In October 2019, the Government decided that the acquisition should not cost more than €10 billion. The Finnish Defence Forces has sent an advanced invitation for tender in accordance with this price in late 2019. Maintenance and development costs over the lifecycle of equipment have not been calculated in this price. Taking lifecycle costs into account, the price of the acquisition could be between €25 billion and €40 billion. It is not possible to carry out the procurement within the normal defence budget, but separate funding will be needed for the procurement, which is decided by Parliament. According to Minister of Defence Antti Kaikkonen, approximately 64 fighter jets are to be acquired. Parties and politicians have been divided on whether to acquire the 64 planes as planned, or less or more.
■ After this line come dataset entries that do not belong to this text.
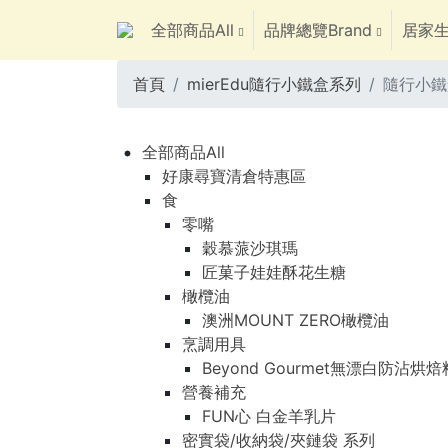
全部商品All
品牌總覽Brand
居家生
首頁
mierEdu隨行小鐵盒系列
隨行小鐵
全部商品All
好康尋寶清倉特惠區
食
零嘴
穀慕蒎沙琪瑪
匠菓子娃娃酥花生糖
橄欖油
澳洲MOUNT ZERO橄欖油
烹調用具
Beyond Gourmet無漂白防沾烘
營養補充
FUN心 白金羊乳片
密實袋/收納袋/夾鏈袋 系列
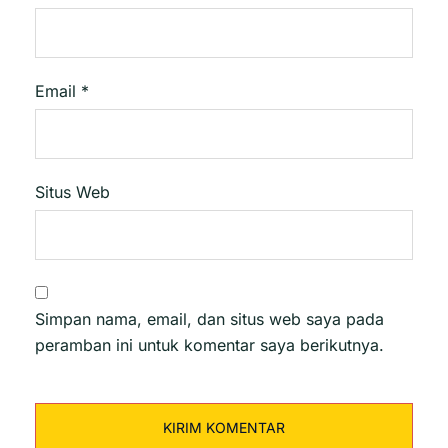
Email
*
Situs Web
Simpan nama, email, dan situs web saya pada
peramban ini untuk komentar saya berikutnya.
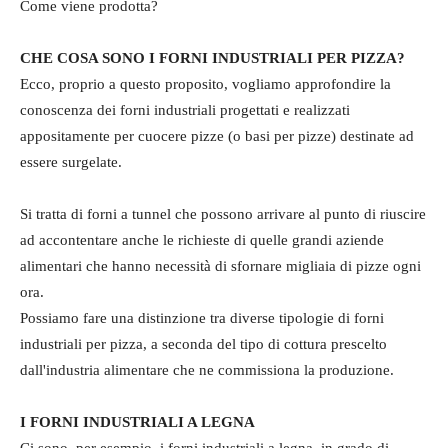
Come viene prodotta?
CHE COSA SONO I FORNI INDUSTRIALI PER PIZZA?
Ecco, proprio a questo proposito, vogliamo approfondire la
conoscenza dei forni industriali progettati e realizzati
appositamente per cuocere pizze (o basi per pizze) destinate ad
essere surgelate.
Si tratta di forni a tunnel che possono arrivare al punto di riuscire
ad accontentare anche le richieste di quelle grandi aziende
alimentari che hanno necessità di sfornare migliaia di pizze ogni
ora.
Possiamo fare una distinzione tra diverse tipologie di forni
industriali per pizza, a seconda del tipo di cottura prescelto
dall'industria alimentare che ne commissiona la produzione.
I FORNI INDUSTRIALI A LEGNA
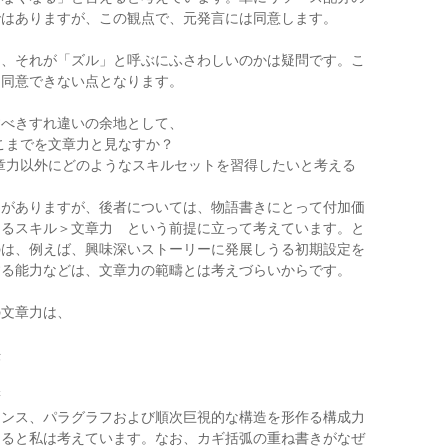
ではありますが、この観点で、元発言には同意します。
し、それが「ズル」と呼ぶにふさわしいのかは疑問です。こ
、同意できない点となります。
すべきすれ違いの余地として、
こまでを文章力と見なすか？
章力以外にどのようなスキルセットを習得したいと考える
つがありますが、後者については、物語書きにとって付加価
あるスキル＞文章力 という前提に立って考えています。と
のは、例えば、興味深いストーリーに発展しうる初期設定を
する能力などは、文章力の範疇とは考えづらいからです。
の文章力は、
法
文
辞
テンス、パラグラフおよび順次巨視的な構造を形作る構成力
なると私は考えています。なお、カギ括弧の重ね書きがなぜ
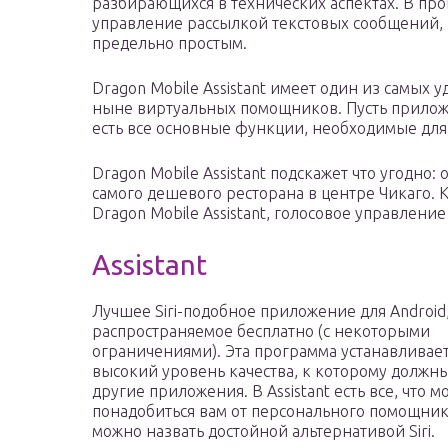
разбирающихся в технических аспектах. В пр
управление рассылкой текстовых сообщений, з
предельно простым.
Dragon Mobile Assistant имеет один из самых
ныне виртуальных помощников. Пусть приложе
есть все основные функции, необходимые для S
Dragon Mobile Assistant подскажет что угодно:
самого дешевого ресторана в центре Чикаго.
Dragon Mobile Assistant, голосовое управлени
Assistant
Лучшее Siri-подобное приложение для Android
распространяемое бесплатно (с некоторыми
ограничениями). Эта программа устанавливае
высокий уровень качества, к которому должны
другие приложения. В Assistant есть все, что м
понадобиться вам от персонального помощник
можно назвать достойной альтернативой Siri.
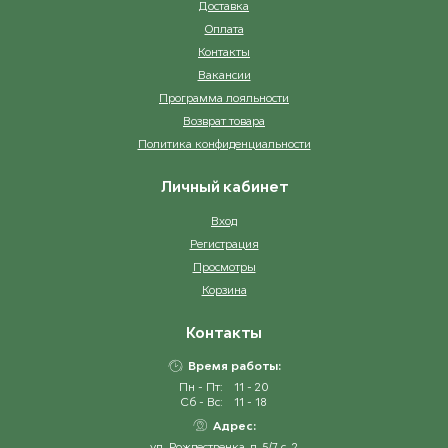
Доставка
Оплата
Контакты
Вакансии
Программа лояльности
Возврат товара
Политика конфиденциальности
Личный кабинет
Вход
Регистрация
Просмотры
Корзина
Контакты
Время работы:
Пн - Пт:
11 - 20
Сб - Вс:
11 - 18
Адрес:
ул. Рождественка, д. 5/7 с. 2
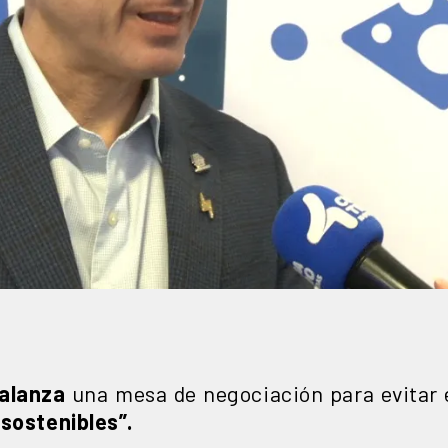
balanza
una mesa de negociación para evitar 
nsostenibles”.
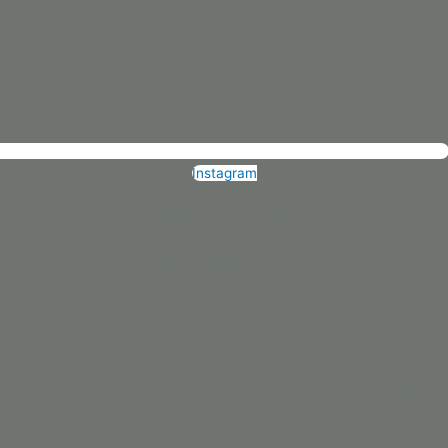
Instagram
Approximately 70 people work on the project in the Finnish Defence Forces. The programme director is Lauri Puranen, Programme Director for Strategic Projects at the Ministry of Defence.

== Proposed aircraft ==
At the start of the project, it was believed that the future fighter would be one or more of seven options:
- Boeing F-15 Eagle (US)
- Boeing F/A-18 Super Hornet (US)
- Dassault Rafale (France)
- Eurofighter Typhoon (Europe)
- Lockheed Martin F-16 (US)
- Lockheed Martin F-35 (US)
- Saab JAS 39 Gripen NG (Sweden)

All these manufacturers received a request for information (RFI) from the Armed Forces. A response to the RFI was in the end received from five suppliers: two responses were received in respect of American fighters and three European fighters.

=== Submitted offers ===

- 50× Boeing F/A-18E/F Super Hornet + 14× Boeing EA-18G Growler (US)
- Dassault Rafale F4 (France)
- Eurofighter Typhoon T4 (Europe)
- 64× Lockheed Martin F-35A (US)
- 64× Saab JAS 39 Gripen E/F + 2× GlobalEye (Sweden)

==Winner==
The Finnish newspaper Iltalehti reported a rumor that several foreign and security policy sources had confirmed the Finnish Defense Forces recommendation of the F-35 as Finland's next fighter. Apparently, the same sources pointed to the F-35's capability and expected long lifespan as key reasons for it winning out over its rivals.

The F-35 was officially declared the winner by the Finnish government during a press conference on 10 December 2021.

The expected cost of the 64 F-35A Block 4 is €4.7 billion (or $5,3 billion) or $83M per aircraft.